> **What is being asked**
All of the data should be given again word for word, though the images are to be left out.

[Extracted page text data]
----

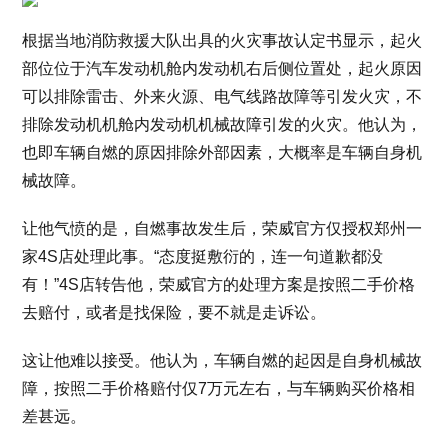
根据当地消防救援大队出具的火灾事故认定书显示，起火
部位位于汽车发动机舱内发动机右后侧位置处，起火原因
可以排除雷击、外来火源、电气线路故障等引发火灾，不
排除发动机机舱内发动机机械故障引发的火灾。他认为，
也即车辆自燃的原因排除外部因素，大概率是车辆自身机
械故障。
让他气愤的是，自燃事故发生后，荣威官方仅授权郑州一
家4S店处理此事。“态度挺敷衍的，连一句道歉都没
有！”4S店转告他，荣威官方的处理方案是按照二手价格
去赔付，或者是找保险，要不就是走诉讼。
这让他难以接受。他认为，车辆自燃的起因是自身机械故
障，按照二手价格赔付仅7万元左右，与车辆购买价格相
差甚远。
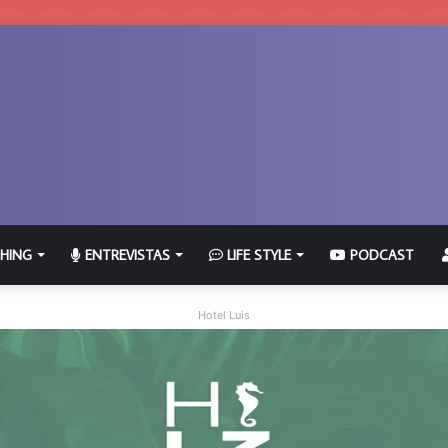
HING
ENTREVISTAS
LIFE STYLE
PODCAST
Hotel Luis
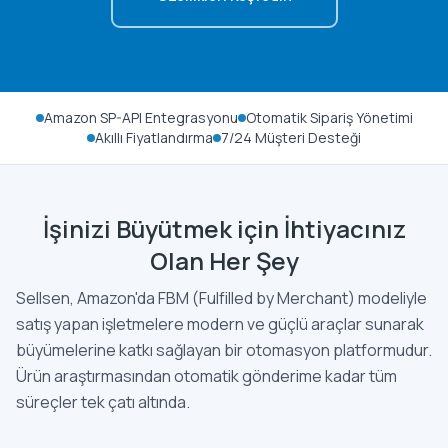
Amazon SP-API Entegrasyonu
Otomatik Sipariş Yönetimi
Akıllı Fiyatlandırma
7/24 Müşteri Desteği
İşinizi Büyütmek için İhtiyacınız
Olan Her Şey
Sellsen, Amazon'da FBM (Fulfilled by Merchant) modeliyle
satış yapan işletmelere modern ve güçlü araçlar sunarak
büyümelerine katkı sağlayan bir otomasyon platformudur.
Ürün araştırmasından otomatik gönderime kadar tüm
süreçler tek çatı altında.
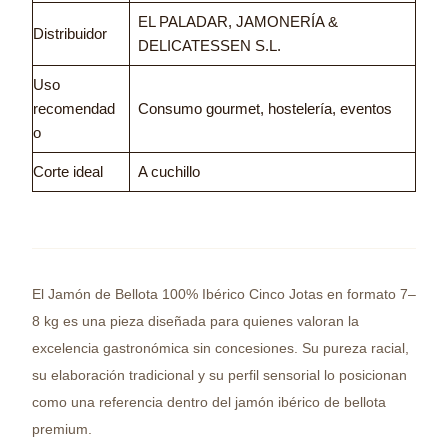
EL PALADAR, JAMONERÍA &
Distribuidor
DELICATESSEN S.L.
Uso
recomendad
Consumo gourmet, hostelería, eventos
o
Corte ideal
A cuchillo
El Jamón de Bellota 100% Ibérico Cinco Jotas en formato 7–
8 kg es una pieza diseñada para quienes valoran la
excelencia gastronómica sin concesiones. Su pureza racial,
su elaboración tradicional y su perfil sensorial lo posicionan
como una referencia dentro del jamón ibérico de bellota
premium.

----

> **Output for this task**
根据当地消防救援大队出具的火灾事故认定书显示，起火
部位位于汽车发动机舱内发动机右后侧位置处，起火原因
可以排除雷击、外来火源、电气线路故障等引发火灾，不
排除发动机机舱内发动机机械故障引发的火灾。他认为，
也即车辆自燃的原因排除外部因素，大概率是车辆自身机
械故障。
让他气愤的是，自燃事故发生后，荣威官方仅授权郑州一
家4S店处理此事。“态度挺敷衍的，连一句道歉都没
有！”4S店转告他，荣威官方的处理方案是按照二手价格
去赔付，或者是找保险，要不就是走诉讼。
这让他难以接受。他认为，车辆自燃的起因是自身机械故
障，按照二手价格赔付仅7万元左右，与车辆购买价格相
差甚远。
HING
ENTREVISTAS
LIFE STYLE
PODCAST
Hotel Luis
Amazon SP-API Entegrasyonu
Otomatik Sipariş Yönetimi
Akıllı Fiyatlandırma
7/24 Müşteri Desteği
İşinizi Büyütmek için İhtiyacınız
Olan Her Şey
Sellsen, Amazon'da FBM (Fulfilled by Merchant) modeliyle
satış yapan işletmelere modern ve güçlü araçlar sunarak
büyümelerine katkı sağlayan bir otomasyon platformudur.
Ürün araştırmasından otomatik gönderime kadar tüm
süreçler tek çatı altında.
EL PALADAR, JAMONERÍA &
Distribuidor
DELICATESSEN S.L.
Uso
recomendad
Consumo gourmet, hostelería, eventos
o
Corte ideal
A cuchillo
El Jamón de Bellota 100% Ibérico Cinco Jotas en formato 7–
8 kg es una pieza diseñada para quienes valoran la
excelencia gastronómica sin concesiones. Su pureza racial,
su elaboración tradicional y su perfil sensorial lo posicionan
como una referencia dentro del jamón ibérico de bellota
premium.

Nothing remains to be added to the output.